Here, in the very early stages, is what divided government looks like: a measure providing agricultural aid to developing countries; legislation allowing parents of disabled children to save tax-free for long-term expenses; changes that will speed federal approval of new sunscreen products.

Despite gloomy predictions of continued acrimony and gridlock, these bills and a handful of others suddenly stand a strong chance of making it into law by year’s end.

While these measures share some obvious characteristics — they all enjoy strong bipartisan support and would affect vulnerable populations — they also hint at a broader trend. After an extended period of dysfunction on Capitol Hill, weary lawmakers and administration officials are eager to show a disaffected electorate that they can make modest changes to the way government functions.

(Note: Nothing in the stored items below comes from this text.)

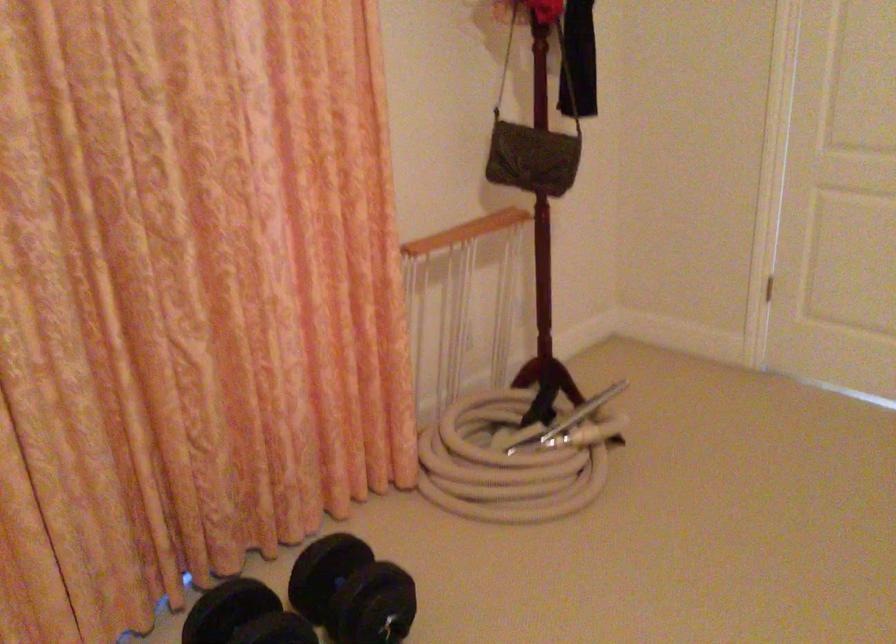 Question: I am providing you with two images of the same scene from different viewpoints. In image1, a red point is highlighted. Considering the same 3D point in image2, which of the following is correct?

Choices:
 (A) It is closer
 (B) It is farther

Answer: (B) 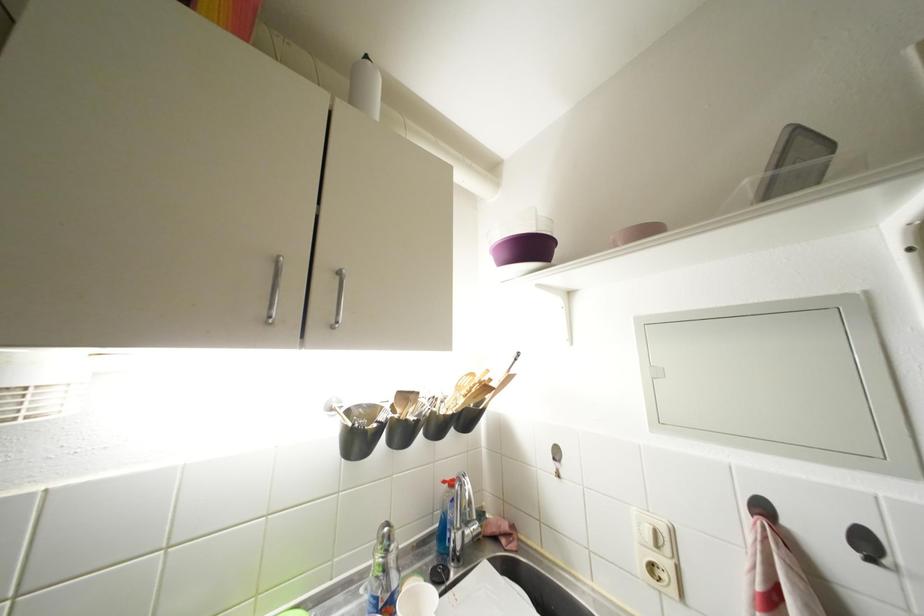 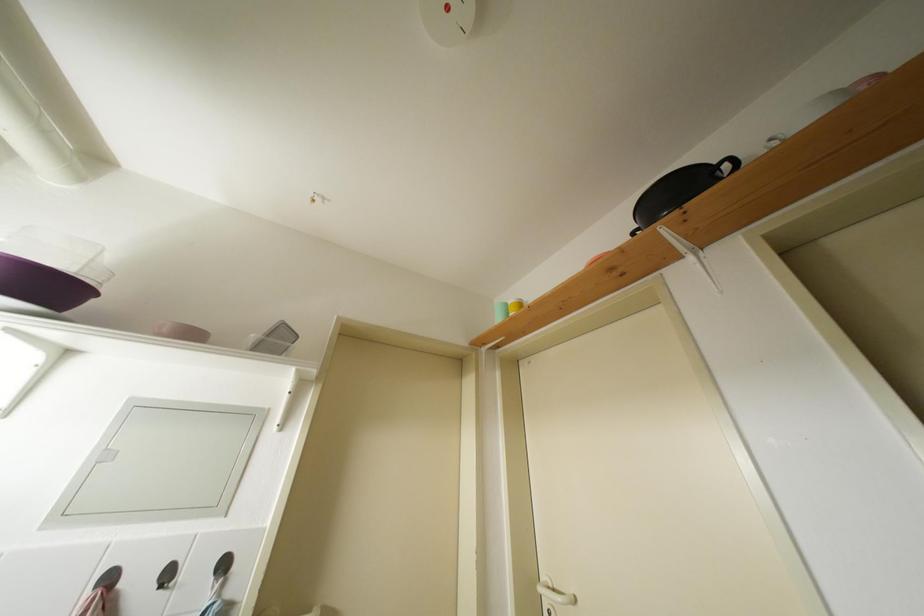 The first image is from the beginning of the video and the second image is from the end. How did the camera likely rotate when shooting the video?

The camera's rotation is toward right-up. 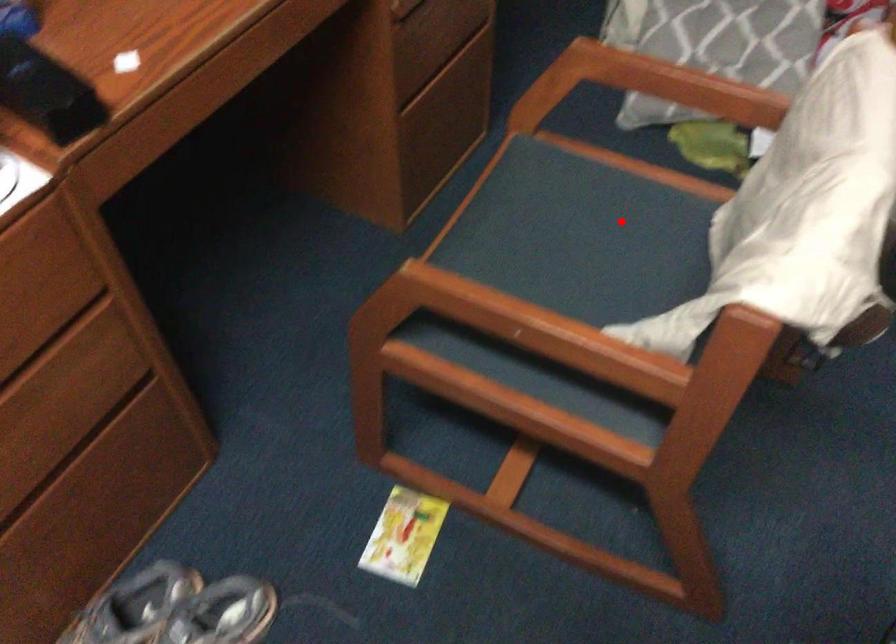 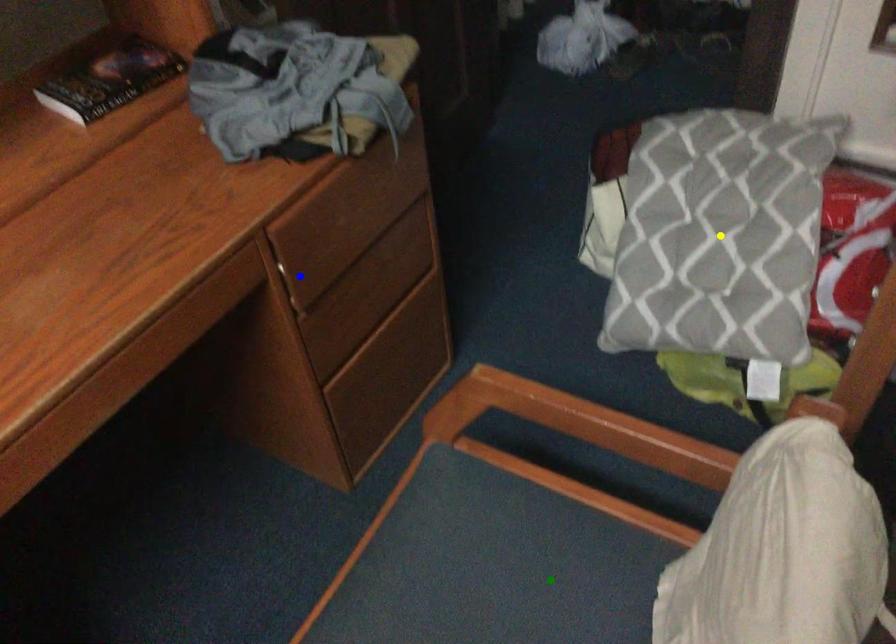 Question: I am providing you with two images of the same scene from different viewpoints. A red point is marked on the first image. You are given multiple points on the second image. In image 2, which mark is for the same physical point as the one in image 1?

There are plenty of signs that President Obama and congressional Republicans remain on a collision course — this week, over energy and possibly immigration. So it is not clear that the successful passage of these bills would spill over into more-contentious parts of the legislative arena, such as trade and tax reform.But, at least for the moment, there are some very concrete results.

“This is the beginning of green shoots,” said Rich Gold, who heads Holland & Knight’s public policy practice and represents the coalition backing the Sunscreen Innovation Act. “What you’re seeing with these bills is that, even with the general gap yawning between the two parties, there’s a beginning vision of what the government should be doing going forward.”

Sen. Amy Klobuchar (D-Minn.) is spearheading an effort to pass as many bills as possible that have already cleared the House and have at least had hearings in the Senate. While they deal with a range of topics — from using foreign visa fees to promote U.S. tourism abroad to collecting taxes on Internet sales — she said they all reflect compromise and could make it easier to strike broader deals in the next congressional session.

“For the institution, Congress, it’s important to get the grease in the wheels again,” Klobuchar said in an interview. “Even if we don’t pass all of them, going into the first six months it is going to make people feel better about the work they do, and it’s going let the public see things can get done.”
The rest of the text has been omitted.